[[ EXERCISE MATERIAL, beginning ]]

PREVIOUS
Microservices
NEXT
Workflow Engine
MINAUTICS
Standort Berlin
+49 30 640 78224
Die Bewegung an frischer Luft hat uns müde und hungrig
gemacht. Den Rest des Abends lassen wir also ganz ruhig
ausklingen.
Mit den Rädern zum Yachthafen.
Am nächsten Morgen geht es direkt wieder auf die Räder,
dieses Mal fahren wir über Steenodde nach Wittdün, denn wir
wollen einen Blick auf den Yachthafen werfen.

[[ EXERCISE MATERIAL, end ]]
[[ EXERCISE MATERIAL, beginning ]]

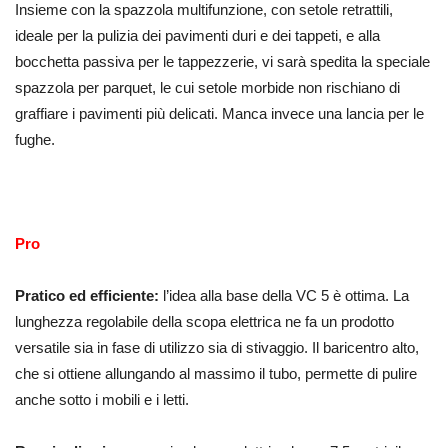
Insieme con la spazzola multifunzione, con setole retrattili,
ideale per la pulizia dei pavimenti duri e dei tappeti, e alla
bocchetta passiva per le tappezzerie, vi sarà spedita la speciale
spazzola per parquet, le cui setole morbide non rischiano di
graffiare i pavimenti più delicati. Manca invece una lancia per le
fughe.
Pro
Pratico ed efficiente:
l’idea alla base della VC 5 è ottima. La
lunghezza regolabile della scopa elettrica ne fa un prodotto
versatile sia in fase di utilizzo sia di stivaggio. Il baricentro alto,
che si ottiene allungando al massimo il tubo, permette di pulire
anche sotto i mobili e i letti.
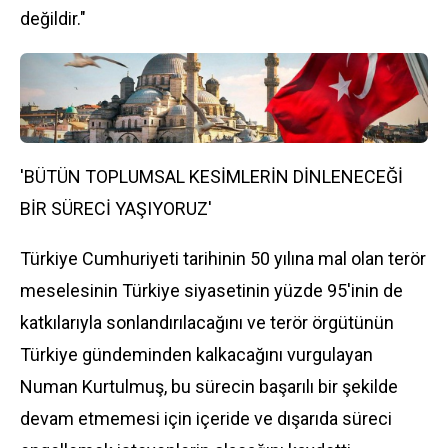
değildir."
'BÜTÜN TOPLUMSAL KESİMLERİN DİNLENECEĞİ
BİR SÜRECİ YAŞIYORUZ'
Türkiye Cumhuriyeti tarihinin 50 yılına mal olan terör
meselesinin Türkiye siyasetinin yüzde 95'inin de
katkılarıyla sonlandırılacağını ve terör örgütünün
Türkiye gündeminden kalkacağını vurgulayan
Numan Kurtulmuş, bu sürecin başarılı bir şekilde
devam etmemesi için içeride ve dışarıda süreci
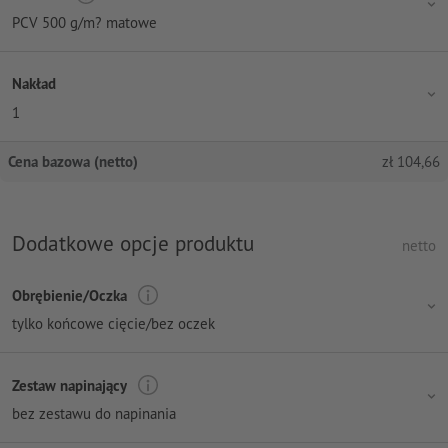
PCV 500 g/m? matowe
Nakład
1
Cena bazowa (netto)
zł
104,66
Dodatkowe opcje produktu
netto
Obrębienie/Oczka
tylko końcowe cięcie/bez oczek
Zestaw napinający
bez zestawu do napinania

[[ EXERCISE MATERIAL, end ]]
[[ EXERCISE MATERIAL, beginning ]]

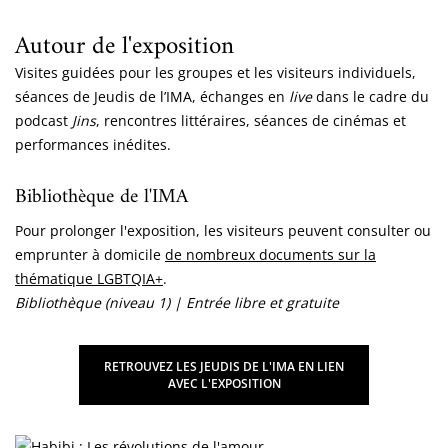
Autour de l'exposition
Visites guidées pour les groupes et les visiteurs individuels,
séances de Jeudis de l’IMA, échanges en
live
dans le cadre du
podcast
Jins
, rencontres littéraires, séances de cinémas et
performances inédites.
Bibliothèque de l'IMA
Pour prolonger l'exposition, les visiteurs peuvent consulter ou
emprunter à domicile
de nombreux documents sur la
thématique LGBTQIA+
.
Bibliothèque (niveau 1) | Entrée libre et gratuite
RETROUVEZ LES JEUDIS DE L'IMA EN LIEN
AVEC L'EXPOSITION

[[ EXERCISE MATERIAL, end ]]

Above are the records; repeat exactly the lines from the one holding "PCV 500 g/m? matowe" down to the one holding "bez zestawu do napinania", end lines included.

PCV 500 g/m? matowe
Nakład
1
Cena bazowa (netto)
zł
104,66
Dodatkowe opcje produktu
netto
Obrębienie/Oczka
tylko końcowe cięcie/bez oczek
Zestaw napinający
bez zestawu do napinania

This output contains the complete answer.